Welt just smiled at me. I couldn't quite think of him as a friend, or family, just yet, but the care was evident.
"Of course. We're all happy to have another passenger on board." He stopped his work on the dishes as he said this and dried his hands. "Trailblazing is something that is different for everyone, and everyone will have different goals and experiences, but the one thing that is shared between everyone is the journey and will to push forward despite everything else."
I thought about the experiences that I had already been through. The fragmentum, the Stellaron, Cocolia.
"You've been through some experiences already, but now you're a part of the crew, and you'll share this journey with everyone. They'll all have your back, and in turn, you'll eventually have theirs. I don't know what sort of goal you have, or much else about you beyond what I've been told, but just by stepping foot onto the Astral Express you've already demonstrated your will to push forward." Welt continued. "I would even say that you're already a Trailblazer as much as the rest of us."
Oh.
I truly didn't know what to say to that.
It brought things into mind, what I had before, what I have now. What I went through and what I'd be going through still.
"T-Thanks." I stuttered out. I tried my best to ignore how watery it sounded.
"Of course." Welt smiled again, I think, it was difficult to see for some reason. "It'll be some time before we hold our meeting. You should get some rest in your room."
I could recognize the out that he was giving me. "Yeah I'll-um. I'll do that." I managed to get out.
"Take care, Zenith."
I didn't cry. I truly didn't. If my pillow had tear marks on them it was just because I yawned too much. Or- Or- something. It didn't matter.
But I could feel the tightness in my heart, the strings that had been tightened out of necessity, the loosening of chords by the people I was surrounded by.
It felt… nice.
I couldn't remember the last time that I had been surrounded by people who truly cared.
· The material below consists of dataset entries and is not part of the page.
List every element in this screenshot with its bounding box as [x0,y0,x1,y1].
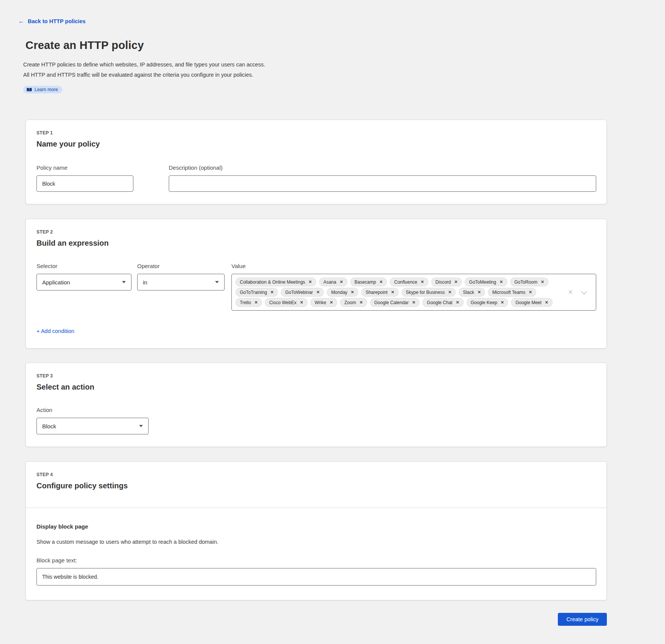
remove-tag-icon[interactable]: ✕ [329,300,333,305]
value-tag: Google Meet✕ [511,298,553,307]
selector-dropdown[interactable]: Application [36,274,131,290]
learn-more-label: Learn more [35,87,58,92]
value-tag-label: GoToRoom [515,279,538,285]
remove-tag-icon[interactable]: ✕ [351,290,354,294]
step4-heading: Configure policy settings [36,481,596,490]
value-tag: Skype for Business✕ [402,288,456,297]
back-link-label: Back to HTTP policies [28,18,86,24]
step2-label: STEP 2 [36,229,596,235]
value-tag-label: Wrike [315,300,326,305]
operator-dropdown[interactable]: in [137,274,225,290]
create-policy-button[interactable]: Create policy [558,613,607,626]
value-tag-label: Google Chat [427,300,452,305]
action-label: Action [36,407,149,413]
value-tag: Slack✕ [459,288,485,297]
page-subtitle: Create HTTP policies to define which web… [23,60,665,80]
value-tag: Google Calendar✕ [370,298,420,307]
book-icon [27,88,32,92]
back-to-http-policies-link[interactable]: ← Back to HTTP policies [18,18,86,24]
remove-tag-icon[interactable]: ✕ [317,290,320,294]
value-label: Value [231,263,596,269]
footer: Create policy [25,613,607,626]
policy-name-label: Policy name [36,164,133,171]
remove-tag-icon[interactable]: ✕ [391,290,394,294]
value-tag: Collaboration & Online Meetings✕ [236,278,316,286]
value-tag-label: Discord [435,279,451,285]
policy-name-input[interactable] [36,175,133,192]
chevron-down-icon[interactable] [581,289,587,294]
step3-card: STEP 3 Select an action Action Block [25,363,607,447]
value-tag: Monday✕ [327,288,358,297]
value-tag-label: Basecamp [355,279,376,285]
step1-heading: Name your policy [36,140,596,148]
display-block-page-heading: Display block page [36,523,596,530]
back-arrow-icon: ← [18,18,24,24]
step1-card: STEP 1 Name your policy Policy name Desc… [25,120,607,204]
value-tag-label: Monday [331,290,347,295]
block-page-text-input[interactable] [36,568,596,586]
value-tag: GoToMeeting✕ [465,278,507,286]
value-tag-label: Google Calendar [374,300,409,305]
remove-tag-icon[interactable]: ✕ [309,280,312,284]
remove-tag-icon[interactable]: ✕ [379,280,383,284]
add-condition-link[interactable]: + Add condition [36,328,74,334]
value-tag-label: Google Meet [515,300,542,305]
operator-value: in [143,279,147,286]
learn-more-button[interactable]: Learn more [23,86,62,93]
value-tag: Asana✕ [319,278,347,286]
description-label: Description (optional) [169,164,596,171]
value-tag: Microsoft Teams✕ [488,288,536,297]
operator-label: Operator [137,263,225,269]
remove-tag-icon[interactable]: ✕ [271,290,274,294]
remove-tag-icon[interactable]: ✕ [448,290,451,294]
remove-tag-icon[interactable]: ✕ [454,280,458,284]
value-tag: GoToWebinar✕ [281,288,324,297]
value-tag-label: Trello [240,300,251,305]
value-tag: Wrike✕ [310,298,337,307]
value-tag: Sharepoint✕ [361,288,399,297]
value-tag: GoToTraining✕ [236,288,278,297]
action-dropdown[interactable]: Block [36,418,149,434]
remove-tag-icon[interactable]: ✕ [340,280,343,284]
clear-all-icon[interactable]: ✕ [568,289,573,295]
value-tag: Cisco WebEx✕ [265,298,307,307]
remove-tag-icon[interactable]: ✕ [545,300,548,305]
subtitle-line-1: Create HTTP policies to define which web… [23,60,665,70]
chevron-down-icon [122,281,126,283]
value-tag: Discord✕ [431,278,462,286]
value-tag-label: Confluence [394,279,417,285]
value-tag-label: GoToTraining [240,290,267,295]
remove-tag-icon[interactable]: ✕ [456,300,459,305]
chevron-down-icon [139,425,143,427]
remove-tag-icon[interactable]: ✕ [500,280,503,284]
step3-heading: Select an action [36,383,596,391]
value-tag-label: Skype for Business [406,290,445,295]
remove-tag-icon[interactable]: ✕ [359,300,363,305]
page-title: Create an HTTP policy [25,39,665,52]
remove-tag-icon[interactable]: ✕ [421,280,424,284]
step4-card: STEP 4 Configure policy settings Display… [25,461,607,600]
value-tag-label: Sharepoint [366,290,388,295]
remove-tag-icon[interactable]: ✕ [541,280,544,284]
step4-label: STEP 4 [36,472,596,477]
value-tag: Basecamp✕ [350,278,387,286]
value-tag-label: Slack [463,290,474,295]
remove-tag-icon[interactable]: ✕ [529,290,532,294]
value-tag-label: GoToWebinar [285,290,313,295]
description-input[interactable] [169,175,596,192]
subtitle-line-2: All HTTP and HTTPS traffic will be evalu… [23,70,665,80]
step2-card: STEP 2 Build an expression Selector Appl… [25,219,607,349]
remove-tag-icon[interactable]: ✕ [255,300,258,305]
value-tag: Google Chat✕ [423,298,463,307]
value-tag-label: Zoom [344,300,356,305]
action-value: Block [42,423,56,429]
step2-heading: Build an expression [36,239,596,248]
value-tag-label: Microsoft Teams [492,290,525,295]
remove-tag-icon[interactable]: ✕ [300,300,303,305]
selector-label: Selector [36,263,131,269]
remove-tag-icon[interactable]: ✕ [478,290,481,294]
value-multiselect[interactable]: Collaboration & Online Meetings✕Asana✕Ba… [231,274,596,311]
selector-value: Application [42,279,70,286]
remove-tag-icon[interactable]: ✕ [501,300,504,305]
remove-tag-icon[interactable]: ✕ [412,300,416,305]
I had thought that I had become desensitized to such things, that the thoughts and emotions of people who were essentially strangers didn't matter to me beyond the basic respect that we held for each other as humans.
But maybe… that I was wrong.
It had only been one day, had I… already gotten attached?
I shivered despite the fact that I wasn't cold.
I wanted to go home. I wanted to see my Mom, and visit my Dad. I wanted to talk to my friends again, check on my cats.
But if I was stuck here, if I couldn't go home just quite yet… then I suppose it wasn't the worst feeling.
I was scared to get close. What if I never wanted to leave?
Start: May 9th, 2024.
End: May 10th, 2024
Words: 3164
Technically a filler chapter and not even the original chapter 9 that I had planned. I have the next two chapters entirely written out but I thought… it went a bit too fast and wanted to slow it down. This bridges the gap that I thought was there and gives some much needed look into the entire Crew.
Thanks for sticking with this fic. Penacony was so good.